AMY GOODMAN: That’ll teach you to omit anything.

WALLACE SHAWN: Because I do like to write about the New York Times for some reason.

“My feeling of superiority, and the sense of well-being that comes from that, increases with the number of poor people on the planet whose lives are dominated by me or my proxies and whom I nonetheless can completely ignore. I like to be reminded of those poor people, those unobtrusives, and then I like to be reminded of my lack of interest in them. For example, while I eat my breakfast each morning, I absolutely love to read my morning newspaper, because in the first few pages the newspaper tells me how my country treated all the unobtrusives on the day before — deaths, beatings, torture, what have you — and then, as I keep turning the pages, the newspaper reminds me how unimportant the unobtrusives are to me, and it tries to tempt me in its articles on shirts to consider different shirts that I might want to wear, and then it goes on, as I turn the pages, to try to coax me into sampling different forms of cooking, and then to experience different plays or films, different types of vacations…”

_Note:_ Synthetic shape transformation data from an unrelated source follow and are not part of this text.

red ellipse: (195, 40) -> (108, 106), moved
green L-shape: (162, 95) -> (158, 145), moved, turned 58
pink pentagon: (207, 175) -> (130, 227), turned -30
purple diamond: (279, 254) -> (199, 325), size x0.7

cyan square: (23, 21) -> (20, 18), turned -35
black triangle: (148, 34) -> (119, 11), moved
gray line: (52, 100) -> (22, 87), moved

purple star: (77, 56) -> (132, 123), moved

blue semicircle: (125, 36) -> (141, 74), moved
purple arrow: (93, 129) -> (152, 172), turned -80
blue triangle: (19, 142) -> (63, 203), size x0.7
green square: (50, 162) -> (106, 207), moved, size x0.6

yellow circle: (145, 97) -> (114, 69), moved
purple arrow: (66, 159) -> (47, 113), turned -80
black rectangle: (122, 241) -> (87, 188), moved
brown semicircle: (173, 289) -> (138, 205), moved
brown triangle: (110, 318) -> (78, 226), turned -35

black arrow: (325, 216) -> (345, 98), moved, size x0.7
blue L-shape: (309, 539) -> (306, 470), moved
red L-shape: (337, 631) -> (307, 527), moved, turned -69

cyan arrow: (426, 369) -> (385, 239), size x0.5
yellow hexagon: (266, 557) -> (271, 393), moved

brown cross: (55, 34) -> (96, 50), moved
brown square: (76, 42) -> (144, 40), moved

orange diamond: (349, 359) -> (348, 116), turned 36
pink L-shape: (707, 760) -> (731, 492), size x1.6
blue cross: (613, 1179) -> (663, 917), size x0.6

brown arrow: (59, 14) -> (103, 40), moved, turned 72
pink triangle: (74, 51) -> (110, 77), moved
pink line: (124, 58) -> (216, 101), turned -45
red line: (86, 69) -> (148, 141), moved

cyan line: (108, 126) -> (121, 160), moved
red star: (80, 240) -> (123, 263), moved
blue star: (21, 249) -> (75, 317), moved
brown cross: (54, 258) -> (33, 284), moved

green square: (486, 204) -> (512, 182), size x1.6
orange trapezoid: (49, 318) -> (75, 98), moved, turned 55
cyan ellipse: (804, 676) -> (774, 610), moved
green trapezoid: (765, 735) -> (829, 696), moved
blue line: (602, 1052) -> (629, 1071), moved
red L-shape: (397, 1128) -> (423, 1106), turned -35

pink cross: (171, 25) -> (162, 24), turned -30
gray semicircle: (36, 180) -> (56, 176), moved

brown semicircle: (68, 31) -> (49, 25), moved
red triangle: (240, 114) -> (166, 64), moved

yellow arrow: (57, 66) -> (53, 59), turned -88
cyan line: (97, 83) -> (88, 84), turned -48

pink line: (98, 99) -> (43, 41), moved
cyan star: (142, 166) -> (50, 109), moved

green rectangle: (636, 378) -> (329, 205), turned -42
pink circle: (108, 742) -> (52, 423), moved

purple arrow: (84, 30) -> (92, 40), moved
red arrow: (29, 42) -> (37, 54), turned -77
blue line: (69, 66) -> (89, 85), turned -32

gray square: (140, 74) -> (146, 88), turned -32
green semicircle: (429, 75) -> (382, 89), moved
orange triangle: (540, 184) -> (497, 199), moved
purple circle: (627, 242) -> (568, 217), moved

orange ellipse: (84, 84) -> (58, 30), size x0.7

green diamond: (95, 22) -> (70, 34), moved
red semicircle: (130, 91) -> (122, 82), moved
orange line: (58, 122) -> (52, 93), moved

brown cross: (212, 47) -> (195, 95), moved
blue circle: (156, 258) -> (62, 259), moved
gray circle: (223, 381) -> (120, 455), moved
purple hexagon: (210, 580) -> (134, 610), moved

In other words, the stories in the newspaper about Afghanistan are partly true and partly false, but they’re presented in a context that basically makes me feel alright about treating the people there as non-equals, which obviously we do if we send an unmanned drone and we are thinking of killing some person who we think is an enemy and we kill fifteen members of his family. We wouldn’t do that to people who we thought were our equals. For example, friends. Even if there was someone that we despised or who wanted to kill us in the middle of their family, we wouldn’t kill the whole family. We just wouldn’t. And the New York Times helps me to take that as totally normal.

AMY GOODMAN: Well, on that note, we’ll leave people to meditate upon that . Wally Shawn’s first book of nonfiction essays, called simply that, Essays. Wallace Shawn, award-winning playwright and essayist, thank you so much for being with us.